## [TASK MATERIAL]
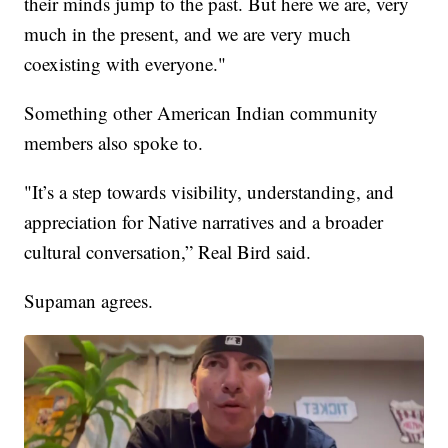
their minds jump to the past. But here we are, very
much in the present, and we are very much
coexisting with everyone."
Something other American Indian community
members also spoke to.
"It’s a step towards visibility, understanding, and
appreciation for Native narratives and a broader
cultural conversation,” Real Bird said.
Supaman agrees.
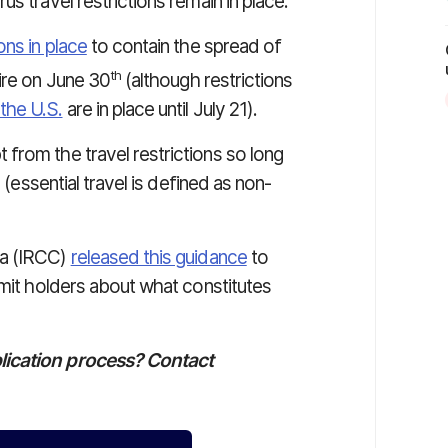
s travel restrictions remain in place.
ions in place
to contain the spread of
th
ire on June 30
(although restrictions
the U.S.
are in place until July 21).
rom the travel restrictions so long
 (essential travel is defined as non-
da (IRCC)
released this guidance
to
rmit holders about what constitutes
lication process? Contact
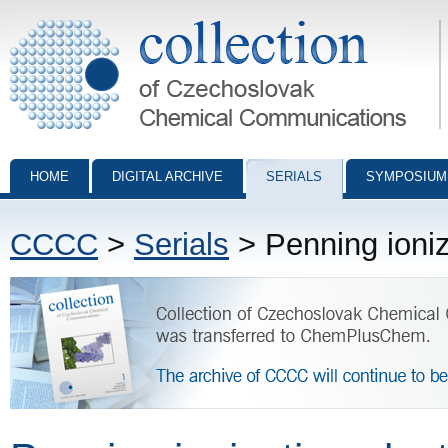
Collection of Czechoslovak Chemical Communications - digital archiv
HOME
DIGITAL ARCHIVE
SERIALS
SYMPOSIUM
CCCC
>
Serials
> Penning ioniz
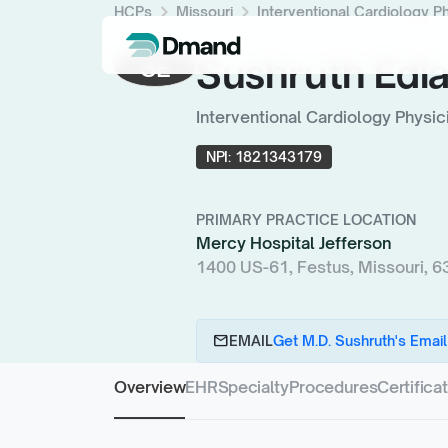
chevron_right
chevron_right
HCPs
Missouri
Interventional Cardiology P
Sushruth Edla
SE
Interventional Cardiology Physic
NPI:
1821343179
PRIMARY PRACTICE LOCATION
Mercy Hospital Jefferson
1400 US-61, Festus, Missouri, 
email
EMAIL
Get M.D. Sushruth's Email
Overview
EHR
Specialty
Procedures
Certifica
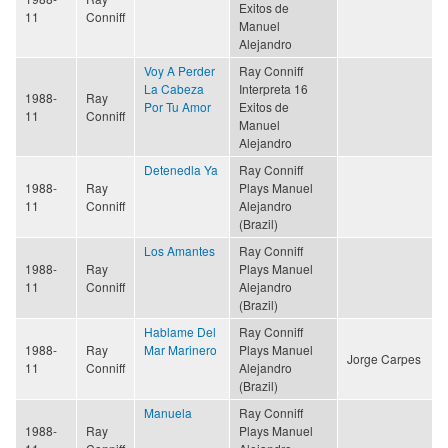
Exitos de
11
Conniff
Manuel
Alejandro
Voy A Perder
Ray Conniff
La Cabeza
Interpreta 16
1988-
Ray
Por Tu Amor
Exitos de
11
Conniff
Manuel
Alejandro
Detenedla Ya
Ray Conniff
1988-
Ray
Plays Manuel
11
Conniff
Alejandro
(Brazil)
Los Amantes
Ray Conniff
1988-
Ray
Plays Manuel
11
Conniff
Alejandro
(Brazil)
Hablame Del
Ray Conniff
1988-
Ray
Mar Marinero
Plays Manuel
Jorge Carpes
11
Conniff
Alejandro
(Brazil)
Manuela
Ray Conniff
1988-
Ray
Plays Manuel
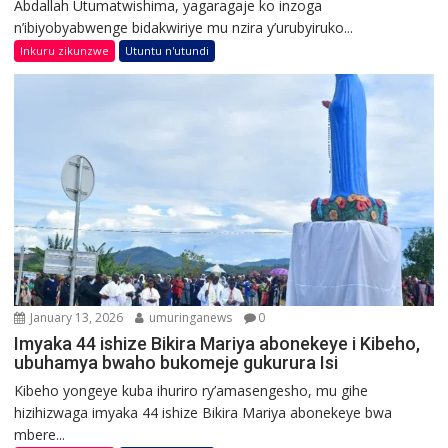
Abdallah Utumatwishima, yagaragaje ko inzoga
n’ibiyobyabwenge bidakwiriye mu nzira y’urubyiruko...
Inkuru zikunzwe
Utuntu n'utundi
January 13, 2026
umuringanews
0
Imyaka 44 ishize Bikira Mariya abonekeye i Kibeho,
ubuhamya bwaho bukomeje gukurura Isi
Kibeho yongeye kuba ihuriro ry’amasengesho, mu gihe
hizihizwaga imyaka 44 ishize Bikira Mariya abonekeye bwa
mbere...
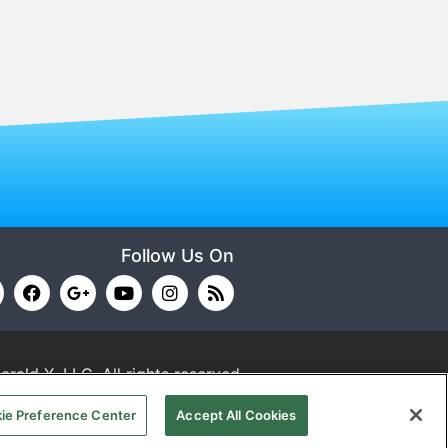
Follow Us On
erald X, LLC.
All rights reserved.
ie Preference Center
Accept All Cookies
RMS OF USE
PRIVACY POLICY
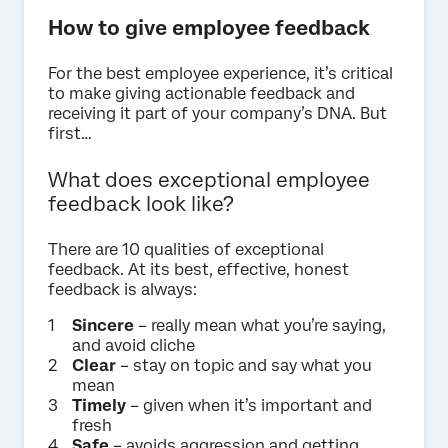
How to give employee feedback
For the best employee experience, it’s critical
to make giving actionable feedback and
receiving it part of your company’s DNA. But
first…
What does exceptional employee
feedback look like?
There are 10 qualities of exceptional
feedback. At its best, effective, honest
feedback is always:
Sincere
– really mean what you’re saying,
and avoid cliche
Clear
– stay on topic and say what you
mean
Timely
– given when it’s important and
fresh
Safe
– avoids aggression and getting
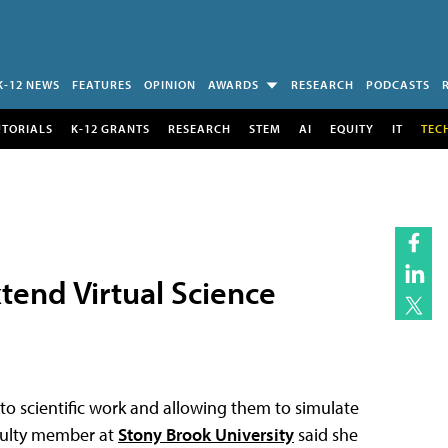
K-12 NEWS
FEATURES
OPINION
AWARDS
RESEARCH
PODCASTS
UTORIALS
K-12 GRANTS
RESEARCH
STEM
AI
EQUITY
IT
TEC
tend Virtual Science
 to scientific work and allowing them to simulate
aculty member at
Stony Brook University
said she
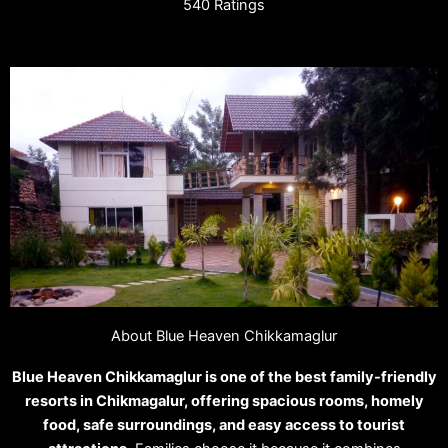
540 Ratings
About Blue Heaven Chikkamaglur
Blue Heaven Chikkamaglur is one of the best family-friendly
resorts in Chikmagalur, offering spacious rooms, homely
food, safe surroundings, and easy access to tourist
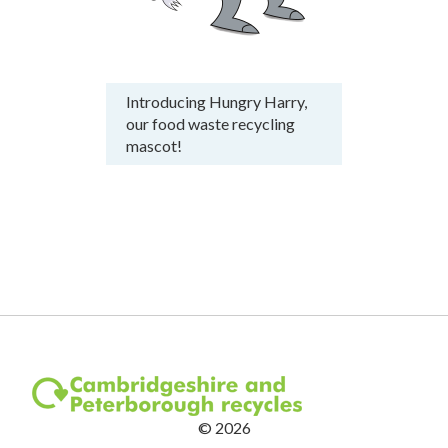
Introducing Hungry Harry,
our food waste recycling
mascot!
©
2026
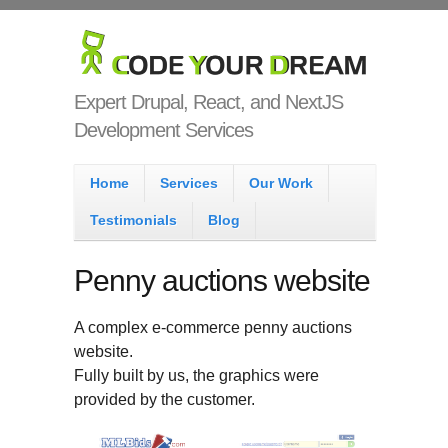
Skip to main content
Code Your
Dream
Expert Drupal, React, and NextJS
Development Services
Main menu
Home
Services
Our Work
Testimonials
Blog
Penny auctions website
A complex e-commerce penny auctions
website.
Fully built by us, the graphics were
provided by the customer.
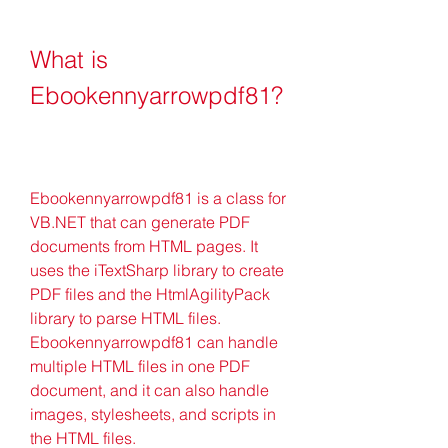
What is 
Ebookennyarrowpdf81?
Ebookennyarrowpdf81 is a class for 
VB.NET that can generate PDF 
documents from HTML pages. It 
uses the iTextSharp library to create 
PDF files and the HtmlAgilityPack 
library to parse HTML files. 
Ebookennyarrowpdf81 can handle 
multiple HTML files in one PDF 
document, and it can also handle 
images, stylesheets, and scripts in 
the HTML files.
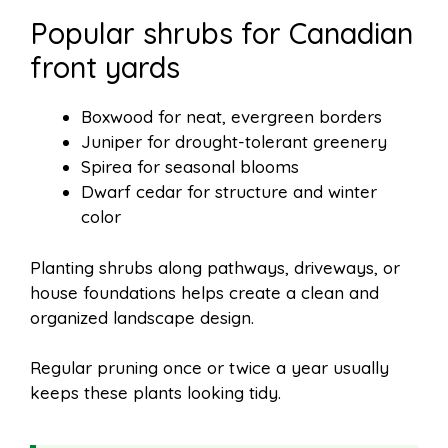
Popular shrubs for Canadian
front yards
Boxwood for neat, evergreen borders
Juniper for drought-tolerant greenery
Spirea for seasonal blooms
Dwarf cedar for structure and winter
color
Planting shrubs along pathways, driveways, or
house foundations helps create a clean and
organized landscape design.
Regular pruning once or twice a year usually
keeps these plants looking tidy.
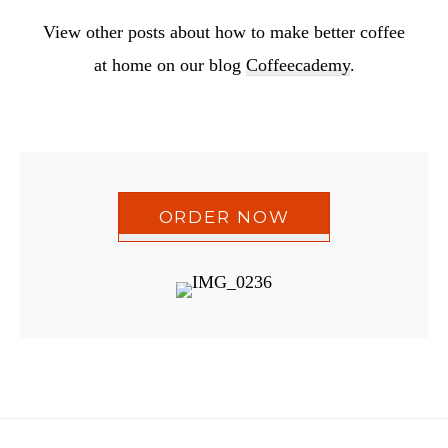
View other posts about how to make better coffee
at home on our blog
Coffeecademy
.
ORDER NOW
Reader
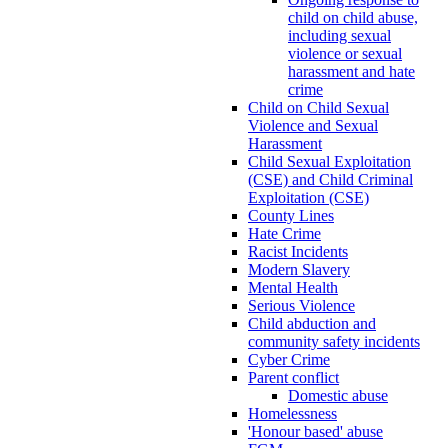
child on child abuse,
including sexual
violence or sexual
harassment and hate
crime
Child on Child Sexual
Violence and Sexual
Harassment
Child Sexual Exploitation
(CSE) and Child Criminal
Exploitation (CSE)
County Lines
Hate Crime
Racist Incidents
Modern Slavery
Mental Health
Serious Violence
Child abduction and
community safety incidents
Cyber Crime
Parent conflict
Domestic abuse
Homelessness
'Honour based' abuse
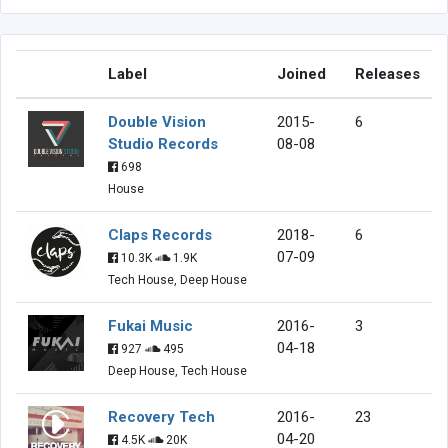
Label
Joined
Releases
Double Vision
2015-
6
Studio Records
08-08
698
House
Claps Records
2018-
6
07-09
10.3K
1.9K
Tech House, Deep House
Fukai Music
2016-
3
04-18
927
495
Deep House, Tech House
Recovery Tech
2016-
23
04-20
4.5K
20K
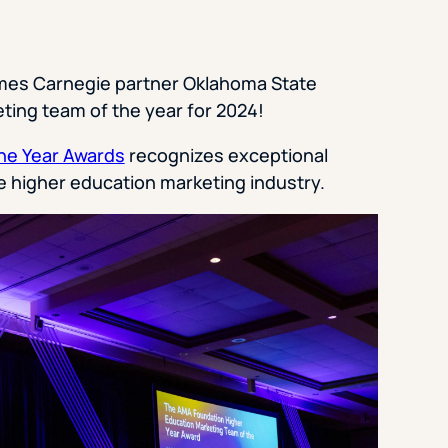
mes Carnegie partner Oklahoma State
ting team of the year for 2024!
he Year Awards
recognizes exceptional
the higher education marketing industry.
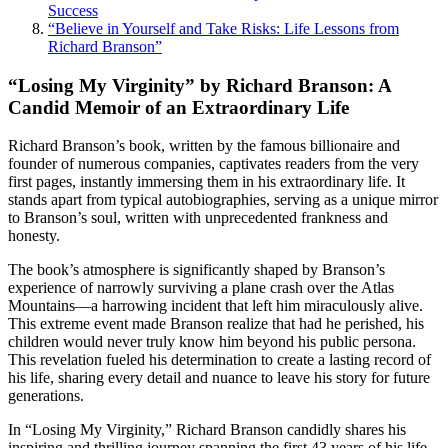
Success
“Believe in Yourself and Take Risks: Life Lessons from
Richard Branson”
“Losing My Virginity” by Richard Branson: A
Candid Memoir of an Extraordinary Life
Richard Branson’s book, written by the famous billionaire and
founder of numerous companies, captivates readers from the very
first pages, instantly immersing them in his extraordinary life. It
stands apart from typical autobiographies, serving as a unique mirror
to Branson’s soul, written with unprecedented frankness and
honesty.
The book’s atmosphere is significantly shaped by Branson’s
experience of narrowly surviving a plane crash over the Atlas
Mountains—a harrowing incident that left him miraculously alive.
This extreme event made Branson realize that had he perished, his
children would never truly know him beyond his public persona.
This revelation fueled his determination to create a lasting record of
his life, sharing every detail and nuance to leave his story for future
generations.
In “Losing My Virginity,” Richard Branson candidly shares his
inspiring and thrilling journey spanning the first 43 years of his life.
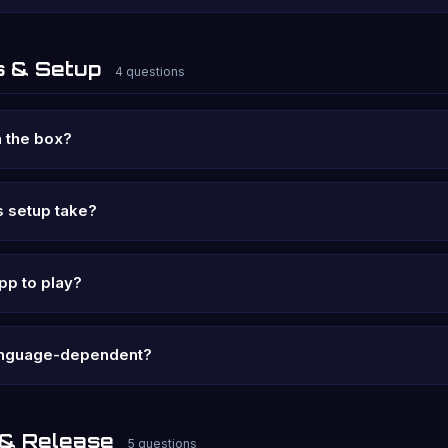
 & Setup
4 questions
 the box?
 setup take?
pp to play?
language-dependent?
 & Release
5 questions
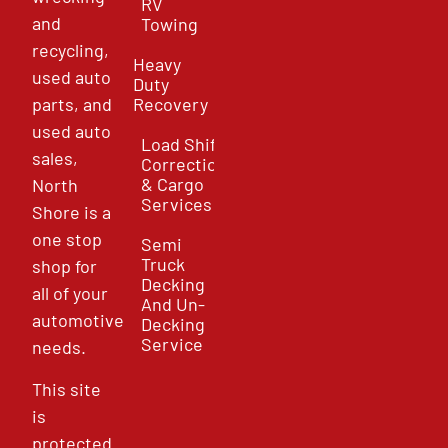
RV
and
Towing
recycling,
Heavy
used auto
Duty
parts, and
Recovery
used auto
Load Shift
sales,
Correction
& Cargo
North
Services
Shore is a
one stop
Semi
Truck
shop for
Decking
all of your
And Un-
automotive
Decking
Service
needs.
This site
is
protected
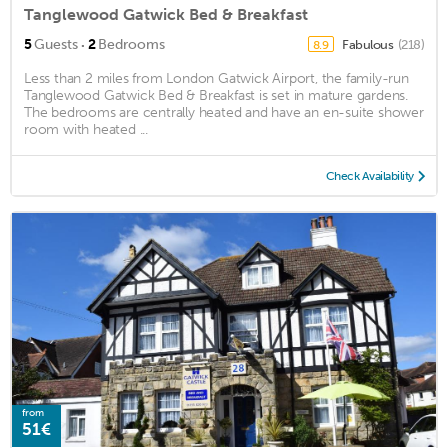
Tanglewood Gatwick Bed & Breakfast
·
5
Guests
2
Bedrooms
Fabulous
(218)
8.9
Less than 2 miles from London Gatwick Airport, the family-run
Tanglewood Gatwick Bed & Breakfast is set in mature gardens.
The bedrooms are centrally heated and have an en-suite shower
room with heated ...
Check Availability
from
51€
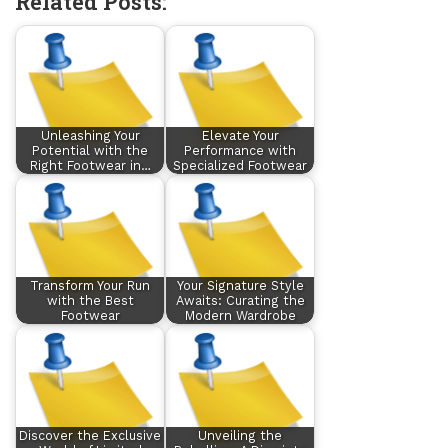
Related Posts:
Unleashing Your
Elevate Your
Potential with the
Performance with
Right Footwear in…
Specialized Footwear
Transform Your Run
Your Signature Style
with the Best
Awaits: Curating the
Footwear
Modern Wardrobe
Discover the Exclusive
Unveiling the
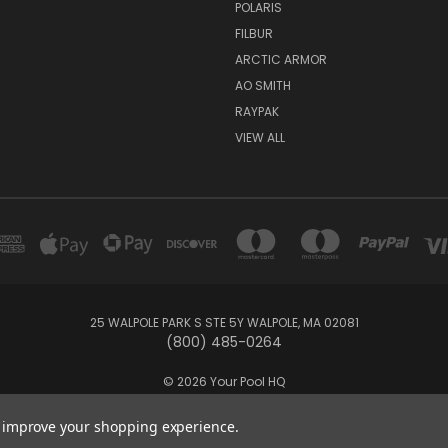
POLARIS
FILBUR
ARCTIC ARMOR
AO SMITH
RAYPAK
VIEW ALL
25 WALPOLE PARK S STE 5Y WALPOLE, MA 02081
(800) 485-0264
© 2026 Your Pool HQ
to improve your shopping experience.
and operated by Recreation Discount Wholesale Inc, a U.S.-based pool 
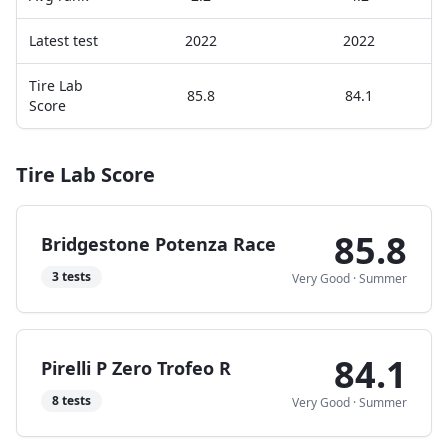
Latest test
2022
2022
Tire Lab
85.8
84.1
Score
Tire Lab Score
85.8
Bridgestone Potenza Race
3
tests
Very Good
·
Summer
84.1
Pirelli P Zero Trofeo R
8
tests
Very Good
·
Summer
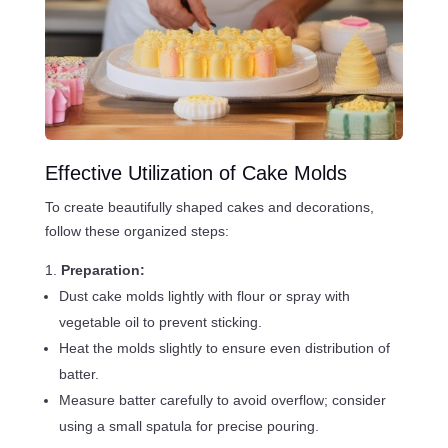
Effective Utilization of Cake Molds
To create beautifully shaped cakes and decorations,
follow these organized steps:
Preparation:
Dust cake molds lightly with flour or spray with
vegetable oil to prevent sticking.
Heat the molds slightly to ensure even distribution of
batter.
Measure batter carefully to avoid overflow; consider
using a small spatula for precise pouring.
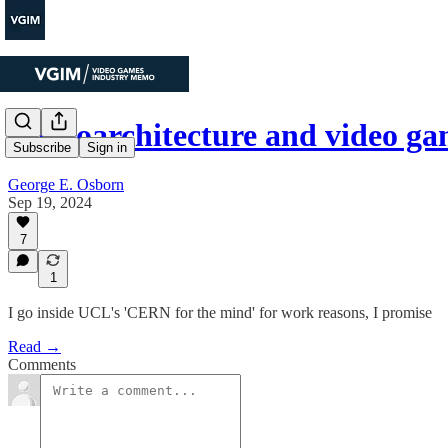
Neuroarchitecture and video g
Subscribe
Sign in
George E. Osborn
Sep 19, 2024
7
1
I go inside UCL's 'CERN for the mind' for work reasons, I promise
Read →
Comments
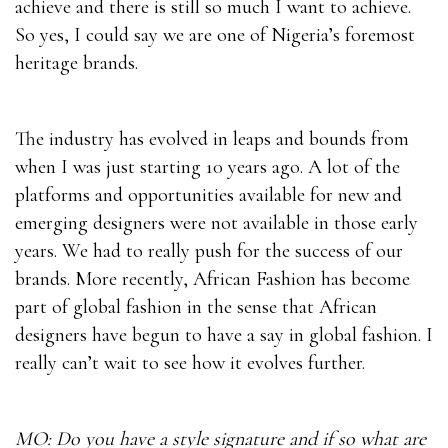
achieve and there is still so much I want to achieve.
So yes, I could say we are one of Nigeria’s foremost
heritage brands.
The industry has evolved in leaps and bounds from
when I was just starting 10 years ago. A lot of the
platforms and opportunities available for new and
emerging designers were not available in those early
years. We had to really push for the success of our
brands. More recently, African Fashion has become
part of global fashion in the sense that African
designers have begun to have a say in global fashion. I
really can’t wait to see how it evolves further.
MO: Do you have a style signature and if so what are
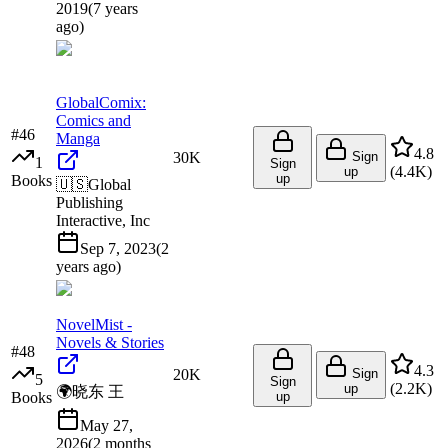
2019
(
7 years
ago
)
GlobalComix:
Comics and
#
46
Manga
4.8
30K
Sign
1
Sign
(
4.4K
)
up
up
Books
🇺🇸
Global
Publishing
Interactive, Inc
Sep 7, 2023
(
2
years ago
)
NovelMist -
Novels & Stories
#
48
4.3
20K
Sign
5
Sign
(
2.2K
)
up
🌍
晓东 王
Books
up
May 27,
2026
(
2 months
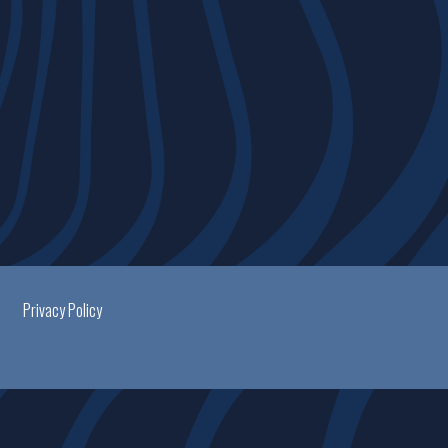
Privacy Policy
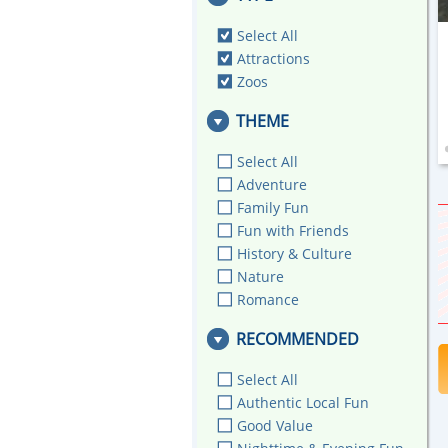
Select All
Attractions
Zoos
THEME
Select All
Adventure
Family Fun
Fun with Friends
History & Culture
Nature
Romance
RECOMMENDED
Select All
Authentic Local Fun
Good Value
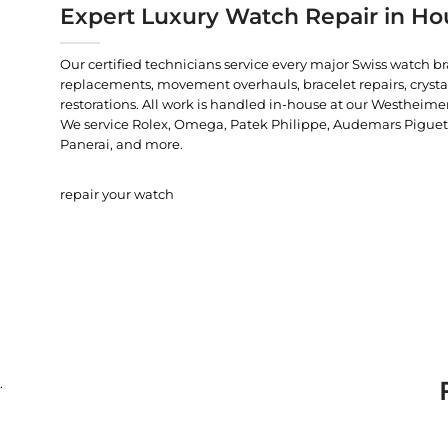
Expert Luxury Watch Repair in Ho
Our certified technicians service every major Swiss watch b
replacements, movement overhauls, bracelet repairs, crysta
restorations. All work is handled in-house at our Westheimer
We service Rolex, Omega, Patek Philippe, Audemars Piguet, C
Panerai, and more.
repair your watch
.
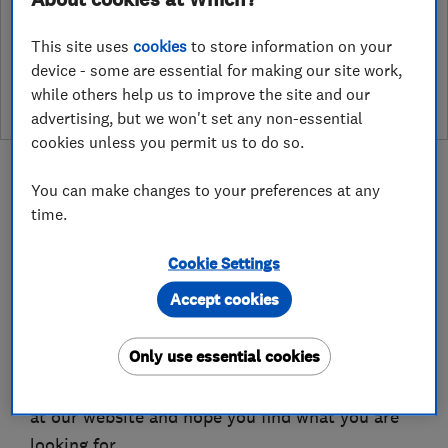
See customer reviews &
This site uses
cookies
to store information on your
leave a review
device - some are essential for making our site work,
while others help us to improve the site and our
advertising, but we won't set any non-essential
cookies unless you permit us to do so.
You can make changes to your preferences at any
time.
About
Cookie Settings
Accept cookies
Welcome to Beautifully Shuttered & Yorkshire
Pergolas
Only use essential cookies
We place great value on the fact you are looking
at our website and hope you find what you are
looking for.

## [DIRECTIONS]
In the listing above, find the line with "Dust cake molds" and output it and every line after it up to and including the line with "replacements, movement overhauls, bracelet", exactly, minus the pictures.

## [TASK RESPONSE]
Dust cake molds lightly with flour or spray with
vegetable oil to prevent sticking.
Heat the molds slightly to ensure even distribution of
batter.
Measure batter carefully to avoid overflow; consider
using a small spatula for precise pouring.
Neuroarchitecture and video g
Subscribe
Sign in
George E. Osborn
Sep 19, 2024
7
1
I go inside UCL's 'CERN for the mind' for work reasons, I promise
Read →
Comments
achieve and there is still so much I want to achieve.
So yes, I could say we are one of Nigeria’s foremost
heritage brands.
The industry has evolved in leaps and bounds from
when I was just starting 10 years ago. A lot of the
platforms and opportunities available for new and
emerging designers were not available in those early
years. We had to really push for the success of our
brands. More recently, African Fashion has become
part of global fashion in the sense that African
designers have begun to have a say in global fashion. I
really can’t wait to see how it evolves further.
MO: Do you have a style signature and if so what are
2019
(
7 years
ago
)
GlobalComix:
Comics and
#
46
Manga
4.8
30K
Sign
1
Sign
(
4.4K
)
up
up
Books
🇺🇸
Global
Publishing
Interactive, Inc
Sep 7, 2023
(
2
years ago
)
NovelMist -
Novels & Stories
#
48
4.3
20K
Sign
5
Sign
(
2.2K
)
up
🌍
晓东 王
Books
up
May 27,
2026
(
2 months
Privacy Policy
Select All
Attractions
Zoos
THEME
Select All
Adventure
Family Fun
Fun with Friends
History & Culture
Nature
Romance
RECOMMENDED
Select All
Authentic Local Fun
Good Value
Expert Luxury Watch Repair in Ho
Our certified technicians service every major Swiss watch b
replacements, movement overhauls, bracelet repairs, crysta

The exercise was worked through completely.